Why a machine-readable web matters
AI consumes and processes data, and the promise of web 3.0 is to make all of the web into data compatible with AI technologies. That would provide a massive AI training set, most of which is currently inaccessible as "unstructured data." The result could be a step function in AI capability. Imagine a Google, Siri or Alexa search that was able to use all data on the internet: today, if you ask Alexa a question, it might respond with "According to Wikipedia..." and read a web 2.0 article. In the future, it could understand the meaning of everything online and provide a detailed answer.
Broadening web 3.0
As the internet has evolved, the trend in its development has been to "decentralize" the web. Web 1.0 served up content controlled by companies, and web 2.0 is made up of platforms controlled by companies hosting user-created content. Why shouldn't web 3.0 provide a new platform for content to be added without a company controlling it? Simultaneously, blockchain emerged as a way in which anyone could post a transaction that would be validated and accepted by the consensus of a community instead of a platform owner. Those uncomfortable with the control of web 2.0 platform owners over content suddenly envisioned user content on distributed and decentralized platforms.

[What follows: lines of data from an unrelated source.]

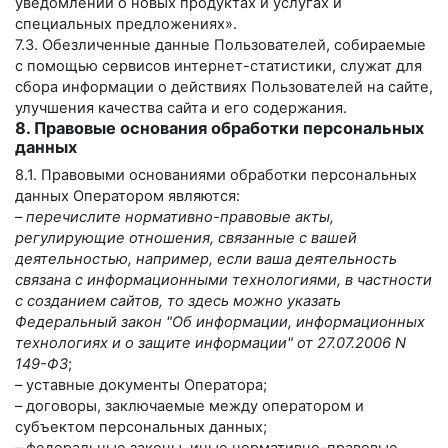
уведомлений о новых продуктах и услугах и
специальных предложениях».
7.3. Обезличенные данные Пользователей, собираемые
с помощью сервисов интернет-статистики, служат для
сбора информации о действиях Пользователей на сайте,
улучшения качества сайта и его содержания.
8. Правовые основания обработки персональных
данных
8.1. Правовыми основаниями обработки персональных
данных Оператором являются:
–
перечислите нормативно-правовые акты,
регулирующие отношения, связанные с вашей
деятельностью, например, если ваша деятельность
связана с информационными технологиями, в частности
с созданием сайтов, то здесь можно указать
Федеральный закон "Об информации, информационных
технологиях и о защите информации" от 27.07.2006 N
149-ФЗ
;
– уставные документы Оператора;
– договоры, заключаемые между оператором и
субъектом персональных данных;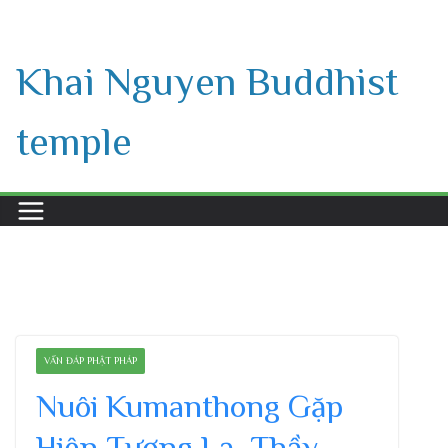
Skip
to
Khai Nguyen Buddhist
content
temple
VẤN ĐÁP PHẬT PHÁP
Nuôi Kumanthong Gặp
Hiện Tượng Lạ, Thầy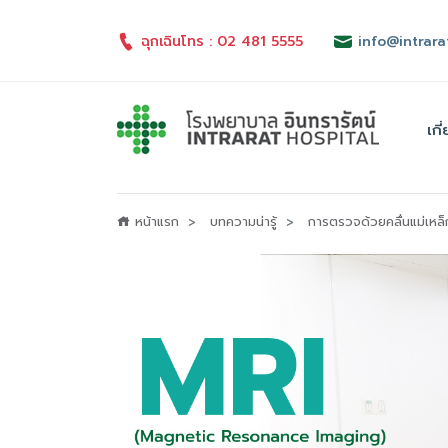
ฉุกเฉินโทร : 02 481 5555
info@intrara
เกี
หน้าแรก
บทความน่ารู้
การตรวจด้วยคลื่นแม่เห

Is that a redefinition of web 3.0? Not entirely. What Tim Berners-Lee described was a web with inherent meaning, which focuses on how data can be consumed. The new definition of a decentralized web focuses on how data gets added. There is no conceptual reason why both can't be right at the same time. Web 3.0 is a platform in which anyone can add content without the control of centralized gatekeepers and the content has meaning which can be interpreted by people and machines.
Cyber risks of web 3.0
While the vision for web 3.0 offers multiple opportunities for growth and development, it presents security concerns. A poorly defined web 3.0 can pose cybersecurity risks for a number of reasons.
- Information quality: Web 1.0 relied on the reputation of publishers to be accurate. Web 2.0 lowered data quality, leading to the efficacy of mis- and disinformation on the web. Will the consensus to accept machine-managed data in web 3.0 include accuracy checks? Who gets to make the decision, what are their qualifications, and what motivates them to be fact-based instead of promoting an agenda?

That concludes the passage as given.